"Our loyalties are to the species and the planet. We speak for Earth. Our obligation to survive and flourish is owed not just to ourselves, but also to that Cosmos, ancient and vast, from which we spring." - Carl Sagan
If you’re a sucker for natural wonders of the world and are constantly in search of places to add to your photography bucket list, you might want to look at paying a visit to Kelimutu, a volcano in Indonesia. It’s known for the three crater lakes found at its summit, which are close in proximity but very different in appearance.
The volcano contains three striking summit crater lakes of varying colors. Tiwu Ata Mbupu (Lake of Old People) is usually blue and is the westernmost of the three lakes. The other two lakes, Tiwu Nuwa Muri Koo Fai (Lake of Young Men and Maidens) and Tiwu Ata Polo (Bewitched or Enchanted Lake) are separated by a shared crater wall and are typically green or red respectively. The lake colors vary on a periodic basis. Subaqueous fumaroles are the probable cause of active upwelling that occurs at the two eastern lakes.
The lakes have been a source of minor phreatic eruptions in historical time. The summit of the compound 1639-m-high Kelimutu volcano is elongated two km in a WNW-ESE direction; the older cones of Kelido and Kelibara are located respectively three km to the north and two km to the south. The scenic lakes are a popular tourist destination.

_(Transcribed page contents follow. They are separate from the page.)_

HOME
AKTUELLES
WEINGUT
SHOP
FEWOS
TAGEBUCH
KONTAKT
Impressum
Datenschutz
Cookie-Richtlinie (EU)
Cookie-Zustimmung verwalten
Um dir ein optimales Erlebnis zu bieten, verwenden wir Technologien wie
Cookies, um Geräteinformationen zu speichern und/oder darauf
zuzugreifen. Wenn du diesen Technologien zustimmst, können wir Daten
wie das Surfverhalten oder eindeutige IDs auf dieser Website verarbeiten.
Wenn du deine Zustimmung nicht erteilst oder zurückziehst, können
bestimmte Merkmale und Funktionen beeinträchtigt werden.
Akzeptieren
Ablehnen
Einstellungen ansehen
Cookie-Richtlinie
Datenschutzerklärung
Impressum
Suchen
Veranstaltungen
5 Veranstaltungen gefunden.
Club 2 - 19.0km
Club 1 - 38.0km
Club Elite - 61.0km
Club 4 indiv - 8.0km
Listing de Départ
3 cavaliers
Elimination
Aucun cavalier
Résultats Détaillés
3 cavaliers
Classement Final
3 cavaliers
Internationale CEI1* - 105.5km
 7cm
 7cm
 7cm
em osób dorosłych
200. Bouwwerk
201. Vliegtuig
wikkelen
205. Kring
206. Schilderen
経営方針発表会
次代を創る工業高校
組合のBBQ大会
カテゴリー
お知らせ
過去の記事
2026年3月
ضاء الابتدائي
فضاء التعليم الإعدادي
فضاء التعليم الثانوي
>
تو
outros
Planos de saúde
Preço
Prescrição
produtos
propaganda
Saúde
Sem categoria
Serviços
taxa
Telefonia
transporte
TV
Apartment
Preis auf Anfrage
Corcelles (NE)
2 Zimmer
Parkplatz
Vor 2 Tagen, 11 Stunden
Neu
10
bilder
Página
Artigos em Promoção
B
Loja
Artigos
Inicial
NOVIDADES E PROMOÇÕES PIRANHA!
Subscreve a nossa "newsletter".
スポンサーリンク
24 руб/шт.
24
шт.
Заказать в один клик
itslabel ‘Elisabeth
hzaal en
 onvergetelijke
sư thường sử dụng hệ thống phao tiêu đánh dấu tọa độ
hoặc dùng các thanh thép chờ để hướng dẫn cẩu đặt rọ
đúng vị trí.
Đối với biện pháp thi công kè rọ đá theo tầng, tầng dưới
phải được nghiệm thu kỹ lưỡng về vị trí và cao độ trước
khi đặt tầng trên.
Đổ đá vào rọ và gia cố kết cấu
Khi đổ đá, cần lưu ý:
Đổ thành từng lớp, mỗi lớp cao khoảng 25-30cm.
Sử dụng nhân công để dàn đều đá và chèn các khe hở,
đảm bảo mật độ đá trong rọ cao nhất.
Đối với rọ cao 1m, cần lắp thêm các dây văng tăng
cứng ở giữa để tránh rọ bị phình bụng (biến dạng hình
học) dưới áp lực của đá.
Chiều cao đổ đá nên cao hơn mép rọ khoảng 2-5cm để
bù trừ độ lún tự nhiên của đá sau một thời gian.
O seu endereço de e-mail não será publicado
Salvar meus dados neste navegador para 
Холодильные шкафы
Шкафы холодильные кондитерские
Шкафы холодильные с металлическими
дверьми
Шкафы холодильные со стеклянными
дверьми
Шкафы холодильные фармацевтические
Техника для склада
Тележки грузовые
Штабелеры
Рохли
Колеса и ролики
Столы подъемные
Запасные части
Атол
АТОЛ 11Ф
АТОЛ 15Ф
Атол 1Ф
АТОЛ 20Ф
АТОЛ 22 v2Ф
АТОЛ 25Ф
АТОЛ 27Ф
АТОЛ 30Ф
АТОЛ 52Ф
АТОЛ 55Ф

Kelimutu is also of interest to geologists because the three lakes have different colors yet are at the crest of the same volcano. According to the local officer at Kelimutu National Park, the colour changes as a result of chemical reactions resulting from the minerals contained in the lake perhaps triggered by volcano gas activity. Kawah Putih lake in West Java, south of Bandung, is another crater lake in Indonesia with some similarities to the lakes at Kelimutu.